Physics Colloquium: Characterization of Glasses Made Using Aerolevitation

This presentation will cover the formation and characterization of glasses using aerolevitation. In this method, spherical beads are levitated and melted in a containerless process, avoiding many of the pitfalls of traditional (crucible-based) glassmaking. Aerolevitation can attain high temperatures of up to 3000 degrees C, eliminate contamination, and inhibit heterogeneous crystallization. The talk will be a tutorial on all aspects of this technique, covering the basic physics, non-equilibrium conditions, stress-induced crystallization, and in situ characterization. On this last topic, we will cover ways to make thermophysical measurements of density, viscosity, and surface tension at high temperatures, as well as some of the nuances of such experiments. Finally, we will stray from glass science to discuss novel crystals that can also be made thru the use of this technique.
Time permitting, we will also cover some of the other, ongoing work taking place at the Center for the Study of Glass at Coe College.

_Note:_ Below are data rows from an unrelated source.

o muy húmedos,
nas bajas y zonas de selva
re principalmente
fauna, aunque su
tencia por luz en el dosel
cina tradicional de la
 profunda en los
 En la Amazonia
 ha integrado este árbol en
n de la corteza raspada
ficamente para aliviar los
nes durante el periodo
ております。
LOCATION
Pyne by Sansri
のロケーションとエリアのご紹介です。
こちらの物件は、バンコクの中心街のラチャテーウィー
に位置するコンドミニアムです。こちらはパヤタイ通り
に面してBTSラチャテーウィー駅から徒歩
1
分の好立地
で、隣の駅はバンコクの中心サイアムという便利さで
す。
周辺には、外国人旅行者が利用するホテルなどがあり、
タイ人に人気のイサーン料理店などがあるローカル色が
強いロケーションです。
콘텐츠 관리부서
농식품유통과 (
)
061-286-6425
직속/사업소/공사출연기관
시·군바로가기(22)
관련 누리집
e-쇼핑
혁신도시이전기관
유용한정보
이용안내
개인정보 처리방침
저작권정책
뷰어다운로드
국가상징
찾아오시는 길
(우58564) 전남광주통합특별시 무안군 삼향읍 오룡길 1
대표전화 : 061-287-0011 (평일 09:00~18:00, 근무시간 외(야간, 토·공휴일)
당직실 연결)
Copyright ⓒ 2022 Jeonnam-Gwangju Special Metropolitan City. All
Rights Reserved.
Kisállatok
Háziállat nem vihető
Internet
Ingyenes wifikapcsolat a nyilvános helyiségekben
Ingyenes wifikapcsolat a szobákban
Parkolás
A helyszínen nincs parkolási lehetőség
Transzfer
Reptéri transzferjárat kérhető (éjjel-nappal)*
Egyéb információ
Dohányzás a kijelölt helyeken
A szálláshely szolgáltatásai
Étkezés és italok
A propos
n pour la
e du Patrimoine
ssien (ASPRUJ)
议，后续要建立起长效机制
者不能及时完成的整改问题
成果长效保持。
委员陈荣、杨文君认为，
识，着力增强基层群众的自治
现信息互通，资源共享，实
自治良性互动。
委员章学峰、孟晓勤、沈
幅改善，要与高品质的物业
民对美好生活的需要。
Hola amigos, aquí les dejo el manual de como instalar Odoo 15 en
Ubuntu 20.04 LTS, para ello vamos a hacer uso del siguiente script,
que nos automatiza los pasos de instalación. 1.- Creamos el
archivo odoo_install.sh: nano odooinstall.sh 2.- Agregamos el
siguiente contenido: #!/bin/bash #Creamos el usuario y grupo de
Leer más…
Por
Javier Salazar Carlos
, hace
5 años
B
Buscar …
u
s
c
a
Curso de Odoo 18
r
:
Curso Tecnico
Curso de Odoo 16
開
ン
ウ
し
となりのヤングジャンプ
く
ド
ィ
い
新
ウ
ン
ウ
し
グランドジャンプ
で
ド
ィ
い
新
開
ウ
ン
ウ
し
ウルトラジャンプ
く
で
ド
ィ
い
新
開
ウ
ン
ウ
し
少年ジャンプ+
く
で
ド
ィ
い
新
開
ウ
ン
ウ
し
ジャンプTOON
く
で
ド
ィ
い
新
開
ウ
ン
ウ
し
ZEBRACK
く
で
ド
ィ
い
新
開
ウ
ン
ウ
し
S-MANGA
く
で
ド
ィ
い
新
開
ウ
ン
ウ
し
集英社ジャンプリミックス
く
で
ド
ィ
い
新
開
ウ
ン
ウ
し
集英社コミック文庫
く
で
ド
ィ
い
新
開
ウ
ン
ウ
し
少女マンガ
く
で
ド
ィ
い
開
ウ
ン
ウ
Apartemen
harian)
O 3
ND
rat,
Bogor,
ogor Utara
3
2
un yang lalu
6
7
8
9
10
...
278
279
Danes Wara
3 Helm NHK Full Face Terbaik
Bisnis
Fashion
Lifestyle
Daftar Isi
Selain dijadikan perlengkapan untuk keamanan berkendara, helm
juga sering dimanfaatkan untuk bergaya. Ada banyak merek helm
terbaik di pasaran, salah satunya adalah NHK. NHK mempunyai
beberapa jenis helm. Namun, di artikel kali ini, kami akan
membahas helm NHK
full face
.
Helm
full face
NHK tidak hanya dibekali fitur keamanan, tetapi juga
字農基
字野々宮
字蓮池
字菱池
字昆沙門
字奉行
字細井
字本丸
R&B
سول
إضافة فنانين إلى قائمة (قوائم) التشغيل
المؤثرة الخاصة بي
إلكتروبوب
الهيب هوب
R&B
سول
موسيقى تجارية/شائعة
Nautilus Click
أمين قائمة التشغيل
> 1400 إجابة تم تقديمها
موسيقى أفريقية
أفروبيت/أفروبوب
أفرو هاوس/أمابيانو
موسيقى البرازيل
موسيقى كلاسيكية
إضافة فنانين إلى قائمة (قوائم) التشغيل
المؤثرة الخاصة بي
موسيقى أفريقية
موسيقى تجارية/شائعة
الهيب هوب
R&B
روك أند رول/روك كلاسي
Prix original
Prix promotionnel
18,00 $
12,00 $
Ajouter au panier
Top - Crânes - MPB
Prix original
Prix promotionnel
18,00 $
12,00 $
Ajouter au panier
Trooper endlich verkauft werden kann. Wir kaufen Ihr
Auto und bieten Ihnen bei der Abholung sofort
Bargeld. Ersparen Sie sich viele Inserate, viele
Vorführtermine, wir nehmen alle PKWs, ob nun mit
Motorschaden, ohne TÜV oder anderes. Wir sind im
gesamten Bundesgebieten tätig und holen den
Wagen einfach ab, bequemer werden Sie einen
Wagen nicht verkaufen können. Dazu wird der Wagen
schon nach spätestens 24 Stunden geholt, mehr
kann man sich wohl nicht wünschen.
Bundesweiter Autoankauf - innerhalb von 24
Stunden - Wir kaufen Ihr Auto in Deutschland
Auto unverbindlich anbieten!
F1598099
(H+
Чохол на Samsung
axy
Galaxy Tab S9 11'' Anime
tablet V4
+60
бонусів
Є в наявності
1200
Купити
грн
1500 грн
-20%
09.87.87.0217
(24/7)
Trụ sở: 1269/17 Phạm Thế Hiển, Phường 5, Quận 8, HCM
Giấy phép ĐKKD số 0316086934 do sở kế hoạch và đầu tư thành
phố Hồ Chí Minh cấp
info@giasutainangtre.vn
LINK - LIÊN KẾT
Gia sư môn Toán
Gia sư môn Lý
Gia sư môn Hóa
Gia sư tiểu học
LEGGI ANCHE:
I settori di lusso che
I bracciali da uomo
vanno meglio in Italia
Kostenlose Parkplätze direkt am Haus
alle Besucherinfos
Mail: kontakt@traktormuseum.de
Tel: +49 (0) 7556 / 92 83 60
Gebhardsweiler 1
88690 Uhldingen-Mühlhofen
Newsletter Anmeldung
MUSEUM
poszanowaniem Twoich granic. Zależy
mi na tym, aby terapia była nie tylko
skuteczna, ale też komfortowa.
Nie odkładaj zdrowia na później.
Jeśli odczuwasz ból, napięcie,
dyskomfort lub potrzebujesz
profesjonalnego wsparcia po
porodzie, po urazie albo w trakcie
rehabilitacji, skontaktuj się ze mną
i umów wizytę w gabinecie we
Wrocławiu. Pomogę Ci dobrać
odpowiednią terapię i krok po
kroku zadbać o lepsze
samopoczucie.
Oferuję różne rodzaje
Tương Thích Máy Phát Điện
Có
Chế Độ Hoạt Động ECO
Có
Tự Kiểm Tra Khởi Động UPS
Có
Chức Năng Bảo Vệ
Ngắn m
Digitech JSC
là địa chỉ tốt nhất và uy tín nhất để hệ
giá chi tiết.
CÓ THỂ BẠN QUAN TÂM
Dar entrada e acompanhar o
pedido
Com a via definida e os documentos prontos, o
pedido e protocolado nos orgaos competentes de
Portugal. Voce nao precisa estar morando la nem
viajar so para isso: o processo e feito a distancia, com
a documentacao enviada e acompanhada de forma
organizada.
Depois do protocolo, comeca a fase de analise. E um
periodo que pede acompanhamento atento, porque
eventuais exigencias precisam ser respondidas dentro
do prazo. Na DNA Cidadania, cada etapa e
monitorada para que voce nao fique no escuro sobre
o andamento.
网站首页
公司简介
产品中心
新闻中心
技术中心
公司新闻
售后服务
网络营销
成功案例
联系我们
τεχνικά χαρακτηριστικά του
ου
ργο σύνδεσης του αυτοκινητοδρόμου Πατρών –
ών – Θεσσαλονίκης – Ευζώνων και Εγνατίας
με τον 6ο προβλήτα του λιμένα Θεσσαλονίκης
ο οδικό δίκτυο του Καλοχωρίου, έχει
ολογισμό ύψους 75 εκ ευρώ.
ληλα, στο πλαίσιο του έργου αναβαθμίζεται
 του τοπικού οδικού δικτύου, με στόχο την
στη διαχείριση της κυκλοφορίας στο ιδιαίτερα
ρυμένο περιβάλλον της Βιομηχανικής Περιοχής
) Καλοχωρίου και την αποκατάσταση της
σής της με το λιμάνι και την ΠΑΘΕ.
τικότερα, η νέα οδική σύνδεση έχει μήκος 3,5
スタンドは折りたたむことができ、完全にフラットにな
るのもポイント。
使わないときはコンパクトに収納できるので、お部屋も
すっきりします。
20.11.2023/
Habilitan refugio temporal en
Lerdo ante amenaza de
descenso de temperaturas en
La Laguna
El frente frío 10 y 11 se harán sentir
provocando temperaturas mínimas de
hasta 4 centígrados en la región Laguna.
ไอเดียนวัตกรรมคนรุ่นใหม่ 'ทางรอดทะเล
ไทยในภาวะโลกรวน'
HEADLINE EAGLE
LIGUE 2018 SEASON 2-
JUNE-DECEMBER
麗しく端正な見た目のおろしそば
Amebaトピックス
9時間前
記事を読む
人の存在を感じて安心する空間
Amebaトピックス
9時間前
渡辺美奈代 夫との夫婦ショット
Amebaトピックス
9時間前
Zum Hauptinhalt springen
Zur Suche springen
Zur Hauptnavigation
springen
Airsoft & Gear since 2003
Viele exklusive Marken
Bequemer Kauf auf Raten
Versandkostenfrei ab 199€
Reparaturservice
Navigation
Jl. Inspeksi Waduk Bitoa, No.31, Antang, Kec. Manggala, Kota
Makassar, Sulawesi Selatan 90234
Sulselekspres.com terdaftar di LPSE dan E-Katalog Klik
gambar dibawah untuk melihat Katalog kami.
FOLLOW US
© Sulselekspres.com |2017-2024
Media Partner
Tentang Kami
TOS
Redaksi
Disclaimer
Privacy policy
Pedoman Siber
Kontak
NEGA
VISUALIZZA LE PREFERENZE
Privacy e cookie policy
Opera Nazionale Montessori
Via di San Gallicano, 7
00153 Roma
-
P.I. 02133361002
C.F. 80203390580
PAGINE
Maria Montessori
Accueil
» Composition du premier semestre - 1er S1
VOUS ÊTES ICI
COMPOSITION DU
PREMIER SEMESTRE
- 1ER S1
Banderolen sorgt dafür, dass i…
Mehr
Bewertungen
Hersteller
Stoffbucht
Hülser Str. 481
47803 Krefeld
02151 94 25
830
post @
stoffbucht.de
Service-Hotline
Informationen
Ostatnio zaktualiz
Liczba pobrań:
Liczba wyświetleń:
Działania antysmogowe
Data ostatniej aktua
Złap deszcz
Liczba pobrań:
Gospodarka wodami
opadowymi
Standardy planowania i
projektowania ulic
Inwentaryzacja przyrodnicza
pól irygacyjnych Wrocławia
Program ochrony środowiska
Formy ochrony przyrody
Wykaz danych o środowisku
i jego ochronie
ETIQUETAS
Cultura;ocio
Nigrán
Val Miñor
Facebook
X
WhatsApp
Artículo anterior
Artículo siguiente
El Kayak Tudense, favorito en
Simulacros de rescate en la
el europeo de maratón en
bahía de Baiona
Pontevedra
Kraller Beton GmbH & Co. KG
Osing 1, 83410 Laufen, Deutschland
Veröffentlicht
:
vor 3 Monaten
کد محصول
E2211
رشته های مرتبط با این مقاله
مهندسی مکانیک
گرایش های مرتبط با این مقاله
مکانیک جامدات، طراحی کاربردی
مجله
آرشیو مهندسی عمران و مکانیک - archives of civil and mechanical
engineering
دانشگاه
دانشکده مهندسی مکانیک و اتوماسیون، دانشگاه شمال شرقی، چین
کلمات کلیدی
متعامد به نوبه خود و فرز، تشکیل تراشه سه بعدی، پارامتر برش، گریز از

Work supported by the United States National Science Foundation under grant numbers DMR-0904615, DMR-1262315, DMR-1746230, and MRI-0922924.

Prof. Mario Affatigato obtained his undergraduate degree from Coe College in 1989, followed by his Ph.D. from Vanderbilt University in 1995. He has developed a research effort primarily investigating the relationship between the optical properties and structure of glassy materials. He has worked with over 90 undergraduates in projects that include laser-induced modification and exotic manufacturing methods like aerolevitation. His research primarily deals with oxide glasses, especially vanadates, borates, and samples with heavy metals. Prof. Affatigato is a past recipient of the APS Prize for Research at an Undergraduate Institution, a PECASE award from the National Science Foundation (NSF), as well as other research grants from industry, NSF and the Research Corporation in support of his work. He is a fellow of the American Ceramic Society and the UK Society of Glass Technology, and a Research Corporation Cottrell Scholar. Currently he holds the Fran Allison and Francis Halpin Professorship at Coe College, and is the Editor in Chief of the International Journal of Applied Glass Science.